Published: 7 June 2024| Version 1 | DOI: 10.17632/4ysx9fyzv4.1
Sonali Sonali, Srinivasarao Thamada


This dataset aims to support the requirement engineering phase of software development, in the early phase of requirement analysis of Functional Requirements (FR) and Non-Functional Requirements (NFR) for cross-cutting concerns and to improve modularity. The dataset will contain a collection of software requirements expressed in natural language. Categories: Each requirement is categorized as either FR or NFR. Subcategories (Optional): NFRs can be further categorized based on specific quality aspects like security, performance, usability, etc. The dataset will highlight how certain requirements impact multiple modules or functionalities within the system.
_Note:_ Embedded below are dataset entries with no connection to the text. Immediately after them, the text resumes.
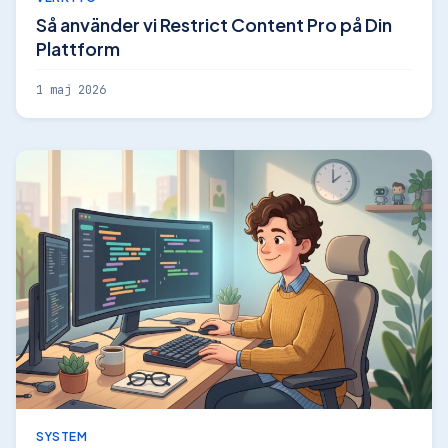
Så använder vi Restrict Content Pro på Din
Plattform
1 maj 2026
SYSTEM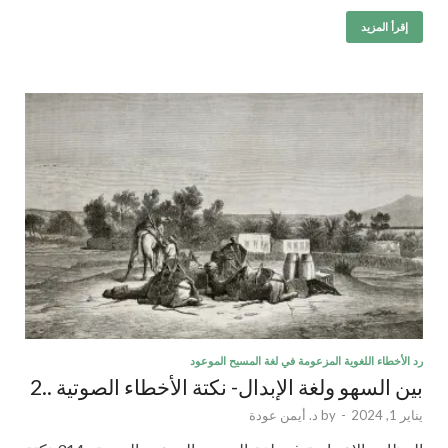
إقرأ المزيد
رد الأخطاء اللغوية المزعومة في لغة المسيح الموعود
بين السهو ولغة الإبدال- نكتة الأخطاء الصوتية ..2
يناير 1, 2024
-
by
د. أيمن عودة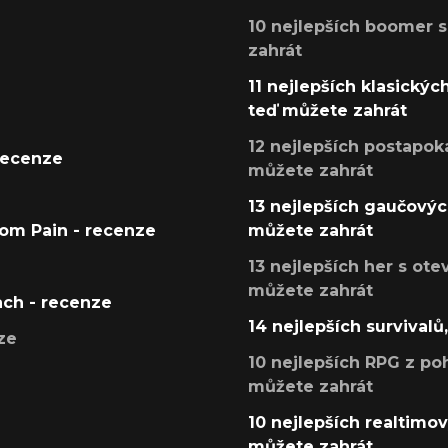
10 nejlepších boomer s
zahrát
11 nejlepších klasickýc
teď můžete zahrát
12 nejlepších postapoka
recenze
můžete zahrát
13 nejlepších gaučových
tom Pain - recenze
můžete zahrát
13 nejlepších her s ot
můžete zahrát
ach - recenze
14 nejlepších survivalů
ze
10 nejlepších RPG z poh
můžete zahrát
10 nejlepších realtimový
můžete zahrát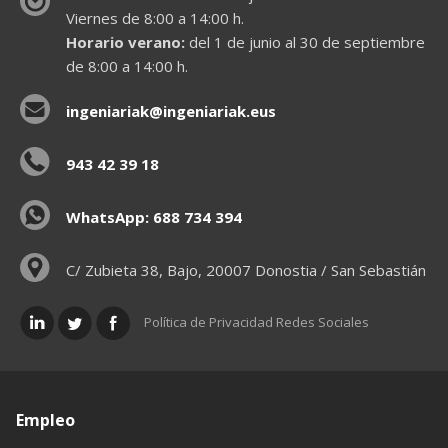
Viernes de 8:00 a 14:00 h.
Horario verano:
del 1 de junio al 30 de septiembre
de 8:00 a 14:00 h.
ingeniariak@ingeniariak.eus
943 42 39 18
WhatsApp: 688 734 394
C/ Zubieta 38, Bajo, 20007 Donostia / San Sebastián
Política de Privacidad Redes Sociales
Empleo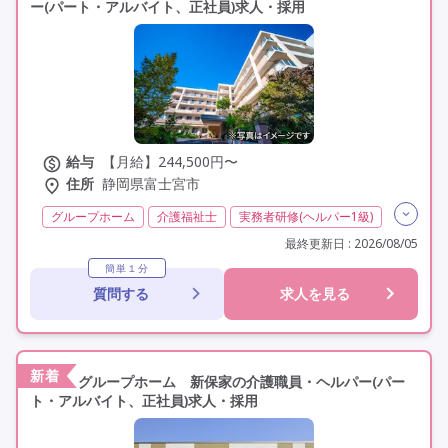
ー(パート・アルバイト、正社員)求人・採用
給与
【月給】244,500円〜
住所
静岡県富士宮市
グループホーム
介護福祉士
実務者研修(ヘルパー1級)
初任者研修(ヘルパー2級)
無資格
夜勤専従
最終更新日 : 2026/08/05
残業月20時間以内
常勤
非常勤
社会保険完備
簡単１分
質問する
求人を見る
交通費支給
年間休日110日以上
学歴不問
未経験歓迎
定年60歳以上
車通勤可
新着
グループホーム 新保家の介護職員・ヘルパー(パー
ト・アルバイト、正社員)求人・採用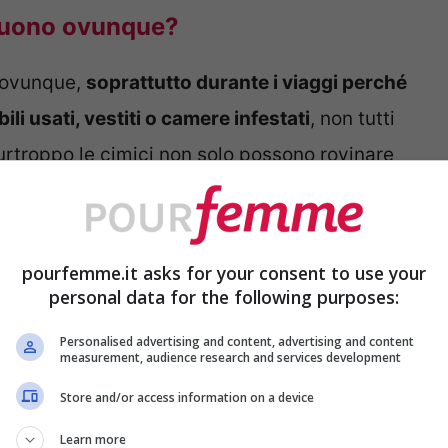
eguono ovunque?
e ovunque,
soprattutto durante i viaggi perché
li usati, vestiti o camere infestati
, non tutti
rtroppo le cimici non solo possono rovinare
 nella stanza, ma
possiamo portarcele con
iccoli consigli possiamo evitare che accada
pourfemme.it asks for your consent to use your
personal data for the following purposes:
Personalised advertising and content, advertising and content
measurement, audience research and services development
Store and/or access information on a device
Learn more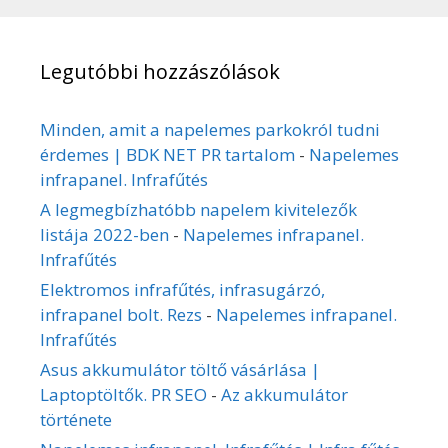
Legutóbbi hozzászólások
Minden, amit a napelemes parkokról tudni
érdemes | BDK NET PR tartalom
-
Napelemes
infrapanel. Infrafűtés
A legmegbízhatóbb napelem kivitelezők
listája 2022-ben
-
Napelemes infrapanel.
Infrafűtés
Elektromos infrafűtés, infrasugárzó,
infrapanel bolt. Rezs
-
Napelemes infrapanel.
Infrafűtés
Asus akkumulátor töltő vásárlása |
Laptoptöltők. PR SEO
-
Az akkumulátor
története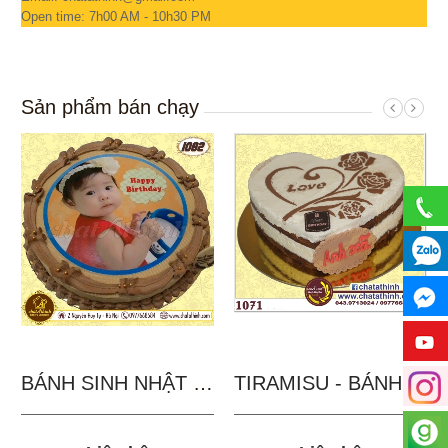
Open time: 7h00 AM - 10h30 PM
Sản phẩm bán chạy
BÁNH SINH NHẬT IN...
TIRAMISU - BÁNH TẶNG...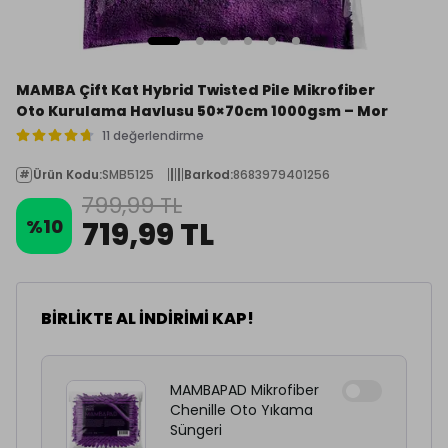
MAMBA Çift Kat Hybrid Twisted Pile Mikrofiber
Oto Kurulama Havlusu 50×70cm 1000gsm – Mor
11 değerlendirme
Ürün Kodu
:
SMB5125
Barkod
:
8683979401256
799,99 TL
%
10
719,99 TL
BİRLİKTE AL İNDİRİMİ KAP!
MAMBAPAD Mikrofiber
Chenille Oto Yıkama
Süngeri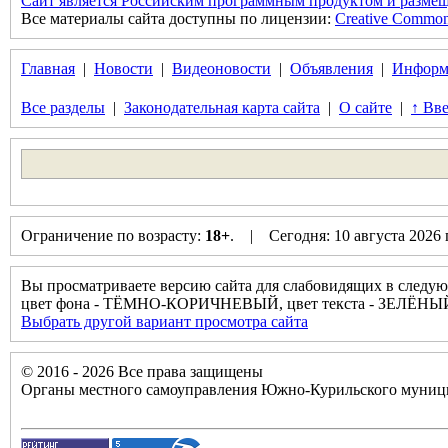
Сайт является Российским программным продуктом и размещ
Все материалы сайта доступны по лицензии:
Creative Commons 
Главная
|
Новости
|
Видеоновости
|
Объявления
|
Информ
Все разделы
|
Законодательная карта сайта
|
О сайте
|
↑ Вве
Ограничение по возрасту:
18+
. | Сегодня: 10 августа 2026
Вы просматриваете версию сайта для слабовидящих в следую
цвет фона - ТЁМНО-КОРИЧНЕВЫЙ, цвет текста - ЗЕЛЁНЫ
Выбрать другой вариант просмотра сайта
© 2016 - 2026 Все права защищены
Органы местного самоуправления Южно-Курильского муници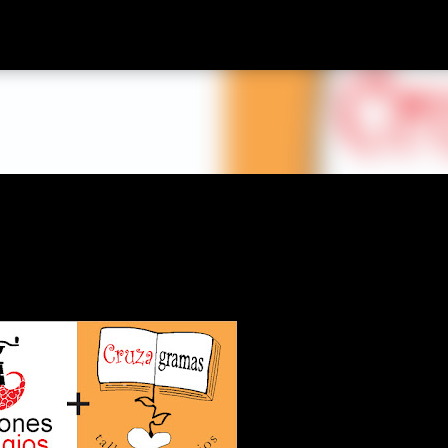
Ir al contenido principal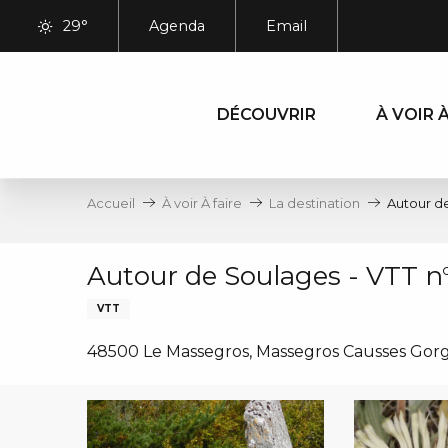
Aller
29°
Agenda
Email
au
contenu
principal
DÉCOUVRIR
À VOIR À
Accueil
À voir À faire
La destination
Autour de
Autour de Soulages - VTT n°
VTT
48500 Le Massegros, Massegros Causses Gor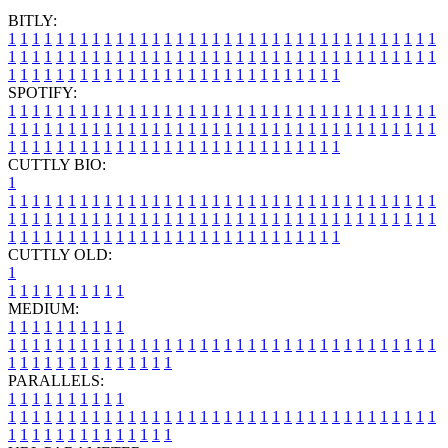
BITLY:
1
1
1
1
1
1
1
1
1
1
1
1
1
1
1
1
1
1
1
1
1
1
1
1
1
1
1
1
1
1
1
1
1
1
1
1
1
1
1
1
1
1
1
1
1
1
1
1
1
1
1
1
1
1
1
1
1
1
1
1
1
1
1
1
1
1
1
1
1
1
1
1
1
1
1
1
1
1
1
1
1
1
1
1
1
1
1
1
1
1
1
1
1
1
1
1
1
1
1
1
SPOTIFY:
1
1
1
1
1
1
1
1
1
1
1
1
1
1
1
1
1
1
1
1
1
1
1
1
1
1
1
1
1
1
1
1
1
1
1
1
1
1
1
1
1
1
1
1
1
1
1
1
1
1
1
1
1
1
1
1
1
1
1
1
1
1
1
1
1
1
1
1
1
1
1
1
1
1
1
1
1
1
1
1
1
1
1
1
1
1
1
1
1
1
1
1
1
1
1
1
1
1
1
1
CUTTLY BIO:
1
1
1
1
1
1
1
1
1
1
1
1
1
1
1
1
1
1
1
1
1
1
1
1
1
1
1
1
1
1
1
1
1
1
1
1
1
1
1
1
1
1
1
1
1
1
1
1
1
1
1
1
1
1
1
1
1
1
1
1
1
1
1
1
1
1
1
1
1
1
1
1
1
1
1
1
1
1
1
1
1
1
1
1
1
1
1
1
1
1
1
1
1
1
1
1
1
1
1
1
1
CUTTLY OLD:
1
1
1
1
1
1
1
1
1
1
1
MEDIUM:
1
1
1
1
1
1
1
1
1
1
1
1
1
1
1
1
1
1
1
1
1
1
1
1
1
1
1
1
1
1
1
1
1
1
1
1
1
1
1
1
1
1
1
1
1
1
1
1
1
1
1
1
1
1
1
1
1
1
1
1
PARALLELS:
1
1
1
1
1
1
1
1
1
1
1
1
1
1
1
1
1
1
1
1
1
1
1
1
1
1
1
1
1
1
1
1
1
1
1
1
1
1
1
1
1
1
1
1
1
1
1
1
1
1
1
1
1
1
1
1
1
1
1
1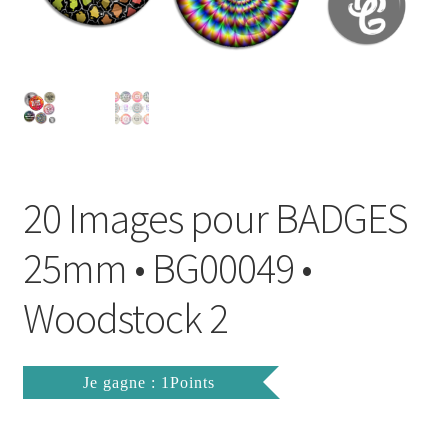
FAQ
Mon compte
Wishlist
Panier
20 Images pour BADGES
Politique de Confidentialité
25mm • BG00049 •
Validation de la commande
Woodstock 2
Je gagne : 1Points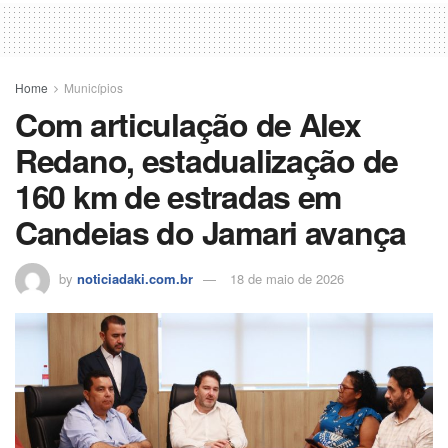
Home
Municípios
Com articulação de Alex
Redano, estadualização de
160 km de estradas em
Candeias do Jamari avança
by
noticiadaki.com.br
18 de maio de 2026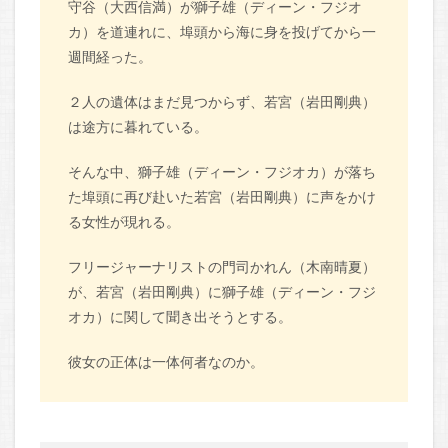
守谷（大西信満）が獅子雄（ディーン・フジオ
カ）を道連れに、埠頭から海に身を投げてから一
週間経った。
２人の遺体はまだ見つからず、若宮（岩田剛典）
は途方に暮れている。
そんな中、獅子雄（ディーン・フジオカ）が落ち
た埠頭に再び赴いた若宮（岩田剛典）に声をかけ
る女性が現れる。
フリージャーナリストの門司かれん（木南晴夏）
が、若宮（岩田剛典）に獅子雄（ディーン・フジ
オカ）に関して聞き出そうとする。
彼女の正体は一体何者なのか。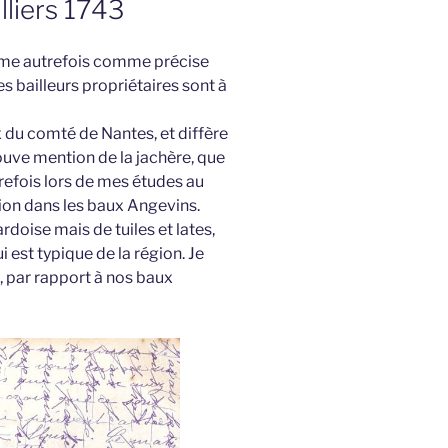
lliers 1743
 même autrefois comme précise
es bailleurs propriétaires sont à
x du comté de Nantes, et diffère
rouve mention de la jachère, que
refois lors de mes études au
ion dans les baux Angevins.
doise mais de tuiles et lates,
i est typique de la région. Je
, par rapport à nos baux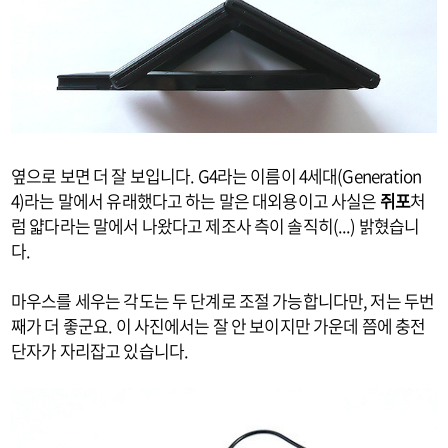
옆으로 보면 더 잘 보입니다. G4라는 이름이 4세대(Generation
4)라는 말에서 유래했다고 하는 말은 대외용이고 사실은
쥐포
처
럼 얇다라는 말에서 나왔다고 제조사 측이 솔직히(...) 밝혔습니
다.
마우스를 세우는 각도는 두 단계로 조절 가능합니다만, 저는 두번
째가 더 좋군요. 이 사진에서는 잘 안 보이지만 가운데 쯤에 충전
단자가 자리잡고 있습니다.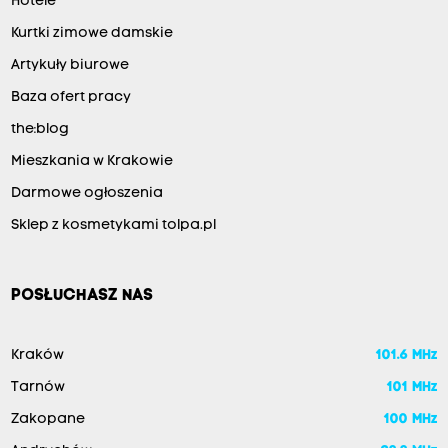
Hotele
Kurtki zimowe damskie
Artykuły biurowe
Baza ofert pracy
the:blog
Mieszkania w Krakowie
Darmowe ogłoszenia
Sklep z kosmetykami tolpa.pl
POSŁUCHASZ NAS
Kraków
101.6 MHz
Tarnów
101 MHz
Zakopane
100 MHz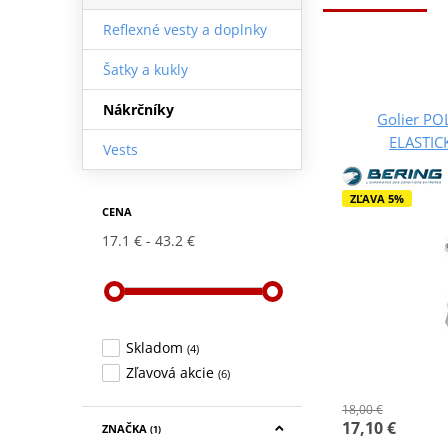
Reflexné vesty a doplnky
Šatky a kukly
Nákrčníky
Golier P
ELASTICK
Vests
ZĽAVA 5%
CENA
17.1 €
43.2 €
Skladom
(4)
Zľavová akcie
(6)
18,00 €
17,10 €
ZNAČKA
(1)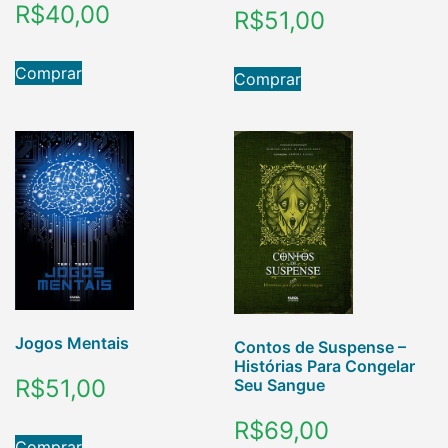
R$
40,00
R$
51,00
Comprar
Comprar
Jogos Mentais
Contos de Suspense –
Histórias Para Congelar
R$
51,00
Seu Sangue
R$
69,00
Comprar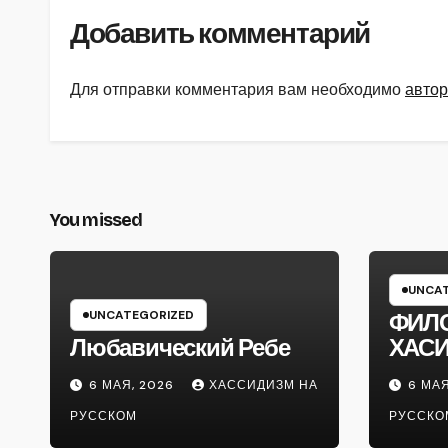
Добавить комментарий
Для отправки комментария вам необходимо
автор
You missed
UNCAT
UNCATEGORIZED
ФИЛ
Любавический Ребе
ХАС
6 МАЯ, 2026
ХАССИДИЗМ НА
6 МАЯ
РУССКОМ
РУССКО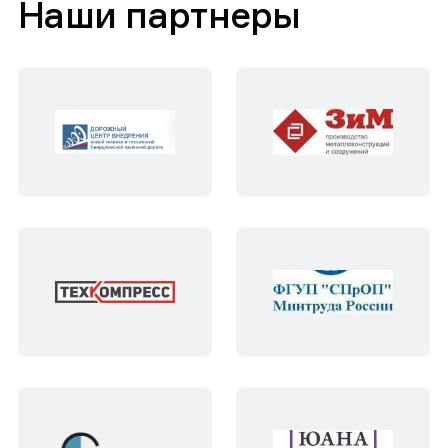
Наши партнеры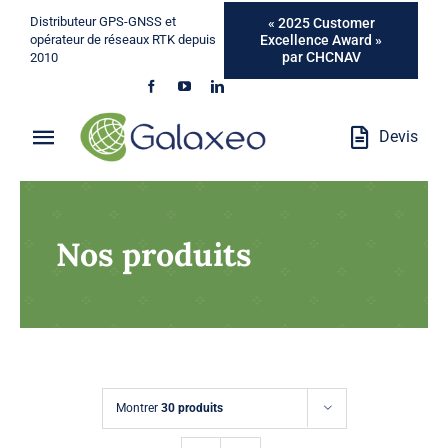
Passer
Distributeur GPS-GNSS et
« 2025 Customer
au
Excellence Award »
opérateur de réseaux RTK depuis
par CHCNAV
2010
contenu
Devis
Toggle
Navigation
Qui Sommes-Nous ?
Nos produits
Métiers
Produits
Services
Montrer
30 produits
Marques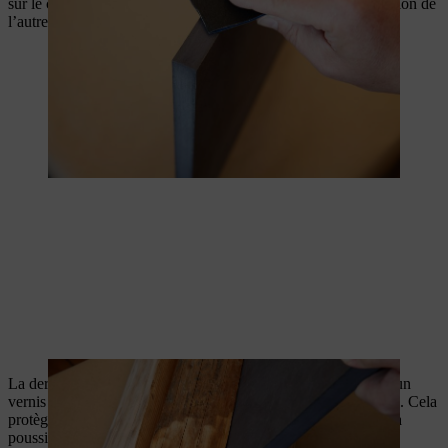
sur le côté. Poussez le panneau dans la fente. Répétez l’opération de
l’autre côté.
La dernière étape consiste à protéger le bois du tabouret avec un
vernis transparent ou une teinture et un vernis pour bois coloré. Cela
protège le matériau naturel contre les effets de l’humidité, de la
poussière et des rayons UV et dure plusieurs années.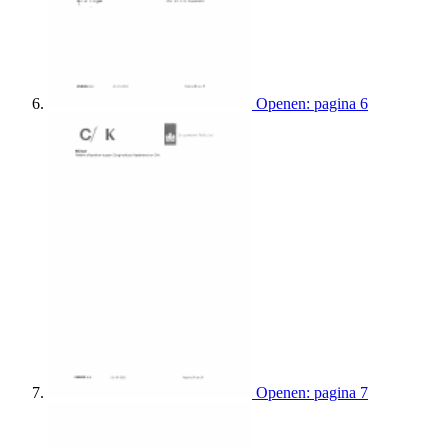
Openen: pagina 6
Openen: pagina 7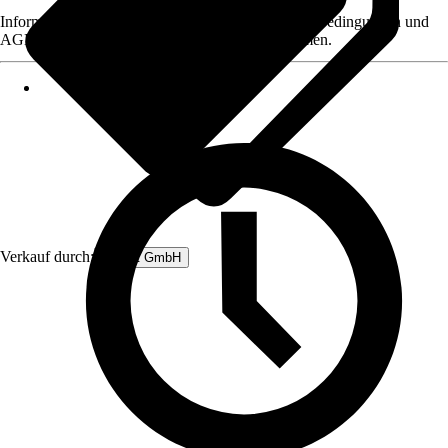
Informationen des Verkäufers, wie z. B. Rückgabebedingungen und
AGB, finden Sie bei Klick auf den Verkäufernamen.
Verkauf durch:
Rubart GmbH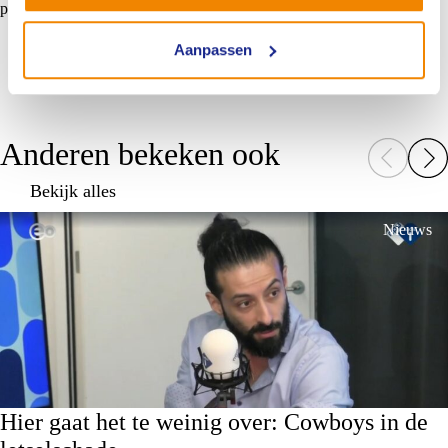
punten verder uitgewerkt.
Aanpassen
Anderen bekeken ook
Bekijk alles
Nieuws
Hier gaat het te weinig over: Cowboys in de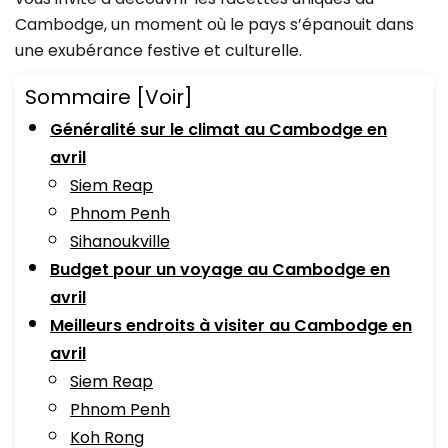
Cambodge, un moment où le pays s’épanouit dans
une exubérance festive et culturelle.
Sommaire
[Voir]
Généralité sur le climat au Cambodge en
avril
Siem Reap
Phnom Penh
Sihanoukville
Budget pour un voyage au Cambodge en
avril
Meilleurs endroits à visiter au Cambodge en
avril
Siem Reap
Phnom Penh
Koh Rong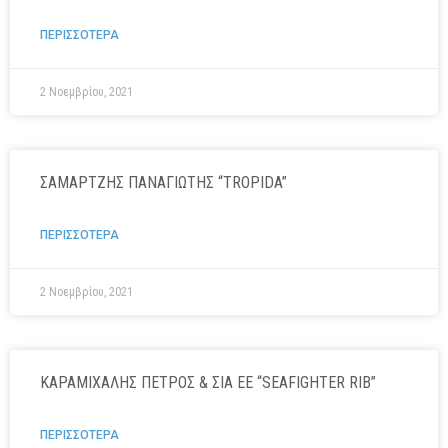
ΠΕΡΙΣΣΟΤΕΡΑ
2 Νοεμβρίου, 2021
ΣΑΜΑΡΤΖΗΣ ΠΑΝΑΓΙΩΤΗΣ “TROPIDA”
ΠΕΡΙΣΣΟΤΕΡΑ
2 Νοεμβρίου, 2021
ΚΑΡΑΜΙΧΑΛΗΣ ΠΕΤΡΟΣ & ΣΙΑ ΕΕ “SEAFIGHTER RIB”
ΠΕΡΙΣΣΟΤΕΡΑ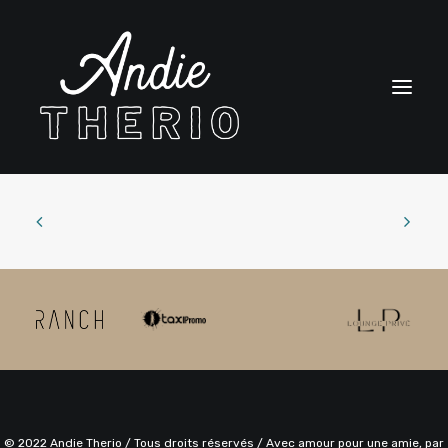
BIO
SPECTACLES
BOUTIQUE
CONTACT
ENGLISH
CART
© 2022 Andie Therio / Tous droits réservés / Avec amour pour une amie, par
The dataset can be used to train Natural Language Processing (NLP) tools to automatically analyze requirements annotated as FR or NFR. Sources for the dataset are existing software requirements repositories like PROMISE and open-source project documentation with FRs and NFRs. By processing existing datasets and containing open software project requirement documents we have a dataset of 6118 requirements where 3964 requirements are functional and 2154 requirements are nonfunctional However, creating a comprehensive dataset that covers a wide range of software systems and requirements is challenging as natural language requirements can be ambiguous.


Steps to reproduce

From the PURE repository, we have extracted requirements text mainly from web-based and mobile-based software systems requirement specifications. We have also processed online software requirement specification documents. Building this dataset involves two key steps manually sifting through Software Requirements Specifications (SRS) to identify individual requirements and then assigning each one a label indicating whether it's functional or non-functional. Some SRS documents clearly outline the requirements, making them easy to extract. However, not all documents explicitly state the requirement type. When this happens, we carefully examine the requirements themselves to assign the appropriate label (FR,NFR). By processing natural language requirements from PURE dataset and online open software requirement documents we have dataset containing 6118 requirements where 3964 requirements are functional and 2154 requirements are non-functional. Each entry in the dataset consists of two parts: the requirement text description and a category label that defines its nature (functional or non-functional).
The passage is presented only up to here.